A senior U.N. envoy arrived in Myanmar on Sunday to urge its military junta to accept more international aid for cyclone survivors, amid mounting fears of starvation, especially among children.
John Holmes, the U.N. undersecretary-general for humanitarian affairs, was greeted by Deputy Foreign Minister Kyaw Thu at the start of a three-day trip that will include a tour of the Irrawaddy delta, the area most severely hit by Cyclone Nargis on May 2 and 3.
Holmes will also meet with high government leaders, said Daniel Baker, a senior U.N. official.
He did not elaborate but other officials have said Holmes' mission is to assess the needs of survivors and urge the isolationist junta to open its doors to more international aid before people begin dying from starvation and diseases.
Holmes was dispatched to Myanmar after junta leader Senior Gen. Than Shwe refused to take telephone calls from United Nations Secretary-General Ban Ki-moon or to respond to two letters from him, U.N. spokesman Michele Montas said in New York. Holmes is to deliver a third letter.
His visit comes as world leaders expressed outrage at the handling of the disaster by the military regime, which insists it is managing relief operations perfectly well on its own despite evidence that many of the 2.5 million survivors are living in misery — with little food, shelter, medical help, clean drinking water or sanitation.
About 78,000 people are confirmed dead and 56,000 missing in the cyclone, according to the government.

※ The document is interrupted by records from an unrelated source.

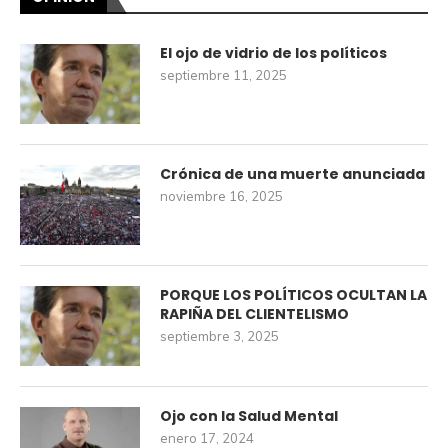
El ojo de vidrio de los políticos
septiembre 11, 2025
Crónica de una muerte anunciada
noviembre 16, 2025
PORQUE LOS POLÍTICOS OCULTAN LA
RAPIÑA DEL CLIENTELISMO
septiembre 3, 2025
Ojo con la Salud Mental
enero 17, 2024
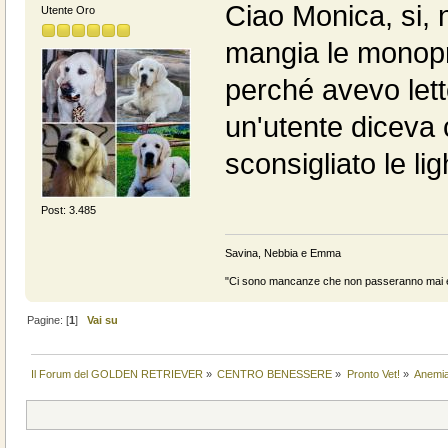
Ciao Monica, si, 
Utente Oro
mangia le monopr
perché avevo lett
un'utente diceva 
sconsigliato le li
Post: 3.485
Savina, Nebbia e Emma
"Ci sono mancanze che non passeranno mai e 
Pagine: [
1
]
Vai su
Il Forum del GOLDEN RETRIEVER
»
CENTRO BENESSERE
»
Pronto Vet!
»
Anemi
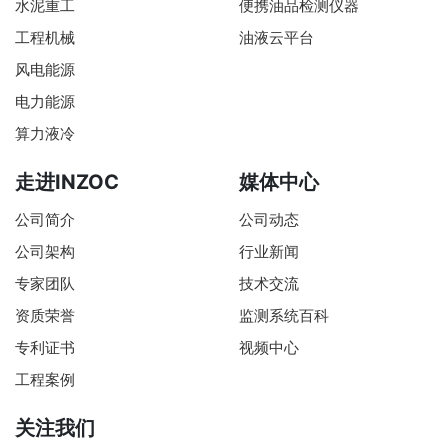
水泥重工
便携油品检测仪器
工程机械
油液云平台
风电能源
电力能源
算力液冷
走进INZOC
媒体中心
公司简介
公司动态
公司架构
行业新闻
专家团队
技术交流
资质荣誉
监测系统百科
专利证书
视频中心
工程案例
关注我们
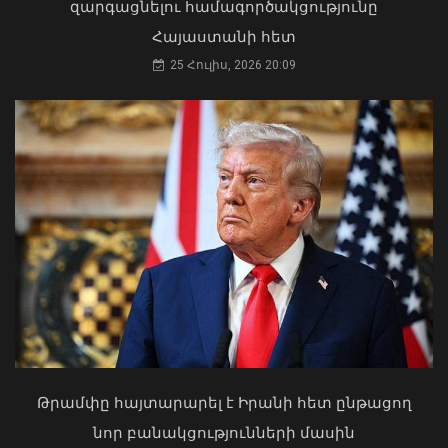
զարգացնելու համագործակցությունը
Մհեր Գրիգորյանը և Արյե Լայթսթոունը
Հայաստանի հետ
քննարկել են ԹՐԻՓՓ նախագիծը և
դրա իրականացման կարևորությունը
25 Հուլիս, 2026 20:09
05 Օգոստոս, 2026 21:49
Մկրտության արարողությունից հետո
Արտաշատում 14 մարդ թունավորման
ախտանիշներով դիմել է ԲԿ. ՀՎԿԱԿ
02 Օգոստոս, 2026 15:06
Սոցցանցերում սուպերմարկետներից
Թրամփը հայտարարել է Իրանի հետ ընթացող
մեկի անունից քաղաքացիներին
նոր բանակցությունների մասին
առաջարկվում է մասնակցել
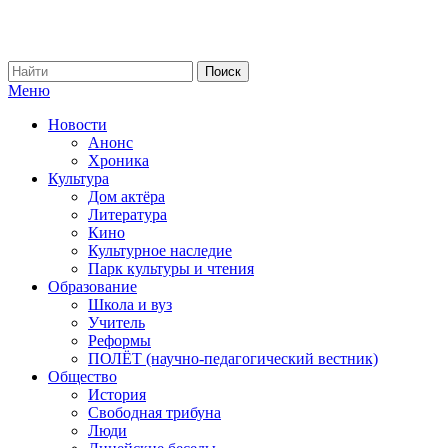
Меню
Новости
Анонс
Хроника
Культура
Дом актёра
Литература
Кино
Культурное наследие
Парк культуры и чтения
Образование
Школа и вуз
Учитель
Реформы
ПОЛЁТ (научно-педагогический вестник)
Общество
История
Свободная трибуна
Люди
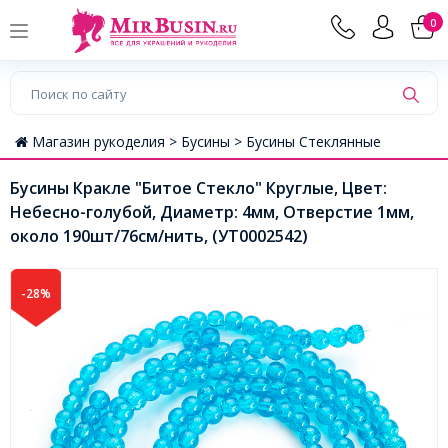
0
Магазин рукоделия >
Бусины >
Бусины Стеклянные
Бусины Кракле "Битое Стекло" Круглые, Цвет:
Небесно-голубой, Диаметр: 4мм, Отверстие 1мм,
около 190шт/76см/нить, (УТ0002542)
-28%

Aid agencies, however, say the death toll alone could be 128,000.
A glimmer of hope was raised Sunday when British Foreign Office Minister for Asia Lord Malloch-Brown said Myanmar may accept a compromise to use Asian intermediaries to open up to foreign help, including allowing Western ships to deliver aid to the country, which is also known as Burma.
"We're just going to have see what negotiations in the coming days by the Asian leaders, by the U.N. secretary-general, achieve," Malloch-Brown told the British Broadcasting Corp. "I think you're going to see quite dramatic steps by the Burmese to open up."
But he suggested an agreement was still some way off.
A U.N. report said Saturday that emergency relief from the international community had reached an estimated 500,000 people only.
"This is inhuman," British Prime Minister Gordon Brown told the BBC, accusing the military regime of caring more about its own survival than its people's welfare.
The junta says it has completed relief operations and will now turn to reconstruction. It has barred foreign aid experts, including the U.N.'s international staff, from traveling to the worst-hit Irrawaddy delta.
Aid agencies have been forced to depend on their limited local Myanmar staff to distribute relief in the delta.
Children at risk
On Sunday, the regime accused foreign news organizations of falsely reporting that the government was refusing or hindering international relief aid.
"Some foreign news agencies broadcast false information and thus some international and regional organizations are assuming that the government has been rejecting and preventing aids for storm victims," a government statement said. "Those who have been to Myanmar understand the actual fact."
But foreign aid agencies in Myanmar paint a different picture.
Save the Children, a global aid agency, said Sunday that thousands of young children face starvation without quick food aid.
"We are extremely worried that many children in the affected areas are now suffering from severe acute malnourishment, the most serious level of hunger," said Jasmine Whitbread, who heads the agency's operation in Britain. "When people reach this stage, they can die in a matter of days."
The U.N. report said the ruling generals were even forbidding the import of communications equipment, hampering already difficult contact among relief agencies.
The government has ordered that all equipment used by foreign agencies must be purchased through Myanmar's Ministry of Posts and Communications — with a maximum of 10 telephones per agency — for US$1,500 (euro960) each, it said.
The military junta's xenophobia stems from the fear that allowing foreign aid workers to mingle with ordinary people will embolden them to rebel against 46 years of authoritarian rule.
In one town near Yangon, tired and hungry refugees stood in the baking sun beside flooded rice paddies, demolished monasteries and thatched huts. With the arrival of each vehicle carrying precious food and water, they jumped with excitement and surged ahead to get a share.
At least they were getting something.
"The farther you go, the worse the situation," said an overwhelmed doctor in the town of Twante, just southwest of Yangon, Myanmar's main city. The doctor declined to give her name, fearing government reprisal.